Joshua Guerra | Daily Texan Staff
Danelle Briscoe, an assistant professor in the School of Architecture, has led research on the wall for the past five years.
“For the most part, you’re going to be seeing something like a honeycomb wall that happens to have a plant system to it,” Briscoe said.
She said she hopes that the wall will make students think more about alternative ways to take care of the planet.
“Hopefully, it will let people see that when you talk about architecture, it doesn’t have to mean concrete,” Briscoe said. “This is a material that we can start to engage with as architects.”
Michelle Bright, an environmental designer at the Lady Bird Johnson Wildflower Center, said she used native plants from all over Texas for the wall pods.
“We’re really lucky because here in Austin, we’re close to a bunch of eco-regions where we’re close to a lot of hardy plants,” Bright said. “We often take cues from the landscape around us and plants that can handle extreme conditions.”
Many plants work with others to survive, so Bright said she made pods that group species together according to how they grow in nature.
Bright said that volunteers will assemble the pods at the center next week and will work with student groups to install the pods on May 16.
Michelle Bright, Frederick Steiner and Danelle Briscoe worked together to design and build the living wall over the course of five years.
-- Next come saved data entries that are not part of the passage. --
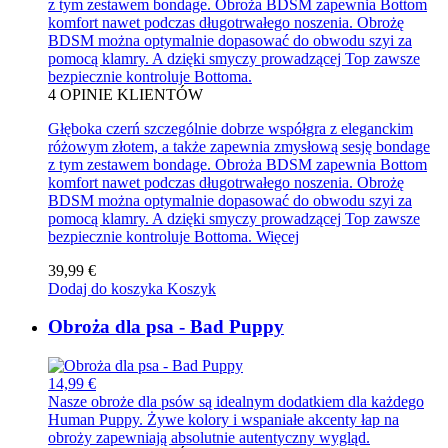
z tym zestawem bondage. Obroża BDSM zapewnia Bottom
komfort nawet podczas długotrwałego noszenia. Obrożę
BDSM można optymalnie dopasować do obwodu szyi za
pomocą klamry. A dzięki smyczy prowadzącej Top zawsze
bezpiecznie kontroluje Bottoma.
4
OPINIE KLIENTÓW
Głęboka czerń szczególnie dobrze współgra z eleganckim
różowym złotem, a także zapewnia zmysłową sesję bondage
z tym zestawem bondage. Obroża BDSM zapewnia Bottom
komfort nawet podczas długotrwałego noszenia. Obrożę
BDSM można optymalnie dopasować do obwodu szyi za
pomocą klamry. A dzięki smyczy prowadzącej Top zawsze
bezpiecznie kontroluje Bottoma.
Więcej
39,99 €
Dodaj do koszyka
Koszyk
Obroża dla psa - Bad Puppy
14,99 €
Nasze obroże dla psów są idealnym dodatkiem dla każdego
Human Puppy. Żywe kolory i wspaniałe akcenty łap na
obroży zapewniają absolutnie autentyczny wygląd.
Carlos Garcia | Daily Texan Staff
The pods aren’t just for plants; Briscoe said she’s fabricating special habitats to attract the wildlife on campus.
“We’re not only providing a living plant system, but we’re making provisions for birds and bees and other things to build and boost the ecology,” Briscoe said.
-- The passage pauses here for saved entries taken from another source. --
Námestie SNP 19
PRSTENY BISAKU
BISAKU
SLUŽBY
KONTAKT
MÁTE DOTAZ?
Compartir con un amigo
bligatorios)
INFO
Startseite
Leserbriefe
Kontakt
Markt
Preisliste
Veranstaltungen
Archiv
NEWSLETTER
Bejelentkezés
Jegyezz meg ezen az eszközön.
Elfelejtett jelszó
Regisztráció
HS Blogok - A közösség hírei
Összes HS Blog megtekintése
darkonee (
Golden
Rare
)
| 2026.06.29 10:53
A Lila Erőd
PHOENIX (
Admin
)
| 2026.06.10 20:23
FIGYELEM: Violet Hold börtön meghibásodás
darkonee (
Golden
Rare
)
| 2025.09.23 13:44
To create the best habitats possible, Briscoe said she worked with labs on campus that specialize in bees, birds and lizards. She also coordinated with University Landscape Services to design an efficient watering system for the wall.
Bright said that it’s important to incorporate native plants at UT because local insects don’t eat the St. Augustine and privett that are currently on campus.
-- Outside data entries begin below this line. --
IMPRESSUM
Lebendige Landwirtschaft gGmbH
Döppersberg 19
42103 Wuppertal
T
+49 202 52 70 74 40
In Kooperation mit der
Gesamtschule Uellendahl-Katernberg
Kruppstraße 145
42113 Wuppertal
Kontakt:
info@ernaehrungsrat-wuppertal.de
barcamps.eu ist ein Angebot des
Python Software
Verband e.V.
“These sorts of native habitats that you can create in urban areas will draw the native insects there, and then those are eaten by birds and other wildlife,” Bright said.
Briscoe said that in addition to adding more green to campus, sensors will collect data on water usage, temperatures and the nature of human interaction with the wall.
A $25,000 grant from the Green Fee Committee funded the wall. The committee uses $5 in student fees per semester to fund sustainability projects.
Karen Blaney, the Office of Sustainability’s program coordinator of operations, said that the living wall project was chosen because of its high visibility to students and the partnerships it created between departments.
“Successful projects really engage with the institution, and they change the institution,” Blaney said.
The wall will be dedicated to Mark Simmons, the former director of the Ecosystem Design Group at Lady Bird Johnson Wildflower Center, who was heavily involved in the project but died last August.